▸ **WHAT TO WORK ON**: Nothing but the records, transcribed exactly, should appear in the answer; leave the pictures out.

▸ **PROVIDED DATA**:
%%
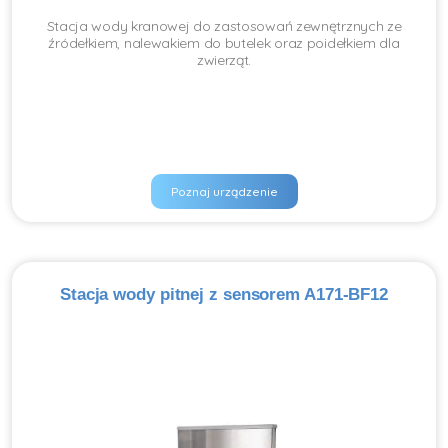
Stacja wody kranowej do zastosowań zewnętrznych ze
źródełkiem, nalewakiem do butelek oraz poidełkiem dla
zwierząt.
Poznaj urządzenie
Stacja wody pitnej z sensorem A171-BF12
%%
▸ **YOUR SOLUTION**:
Stacja wody kranowej do zastosowań zewnętrznych ze
źródełkiem, nalewakiem do butelek oraz poidełkiem dla
zwierząt.
Poznaj urządzenie
Stacja wody pitnej z sensorem A171-BF12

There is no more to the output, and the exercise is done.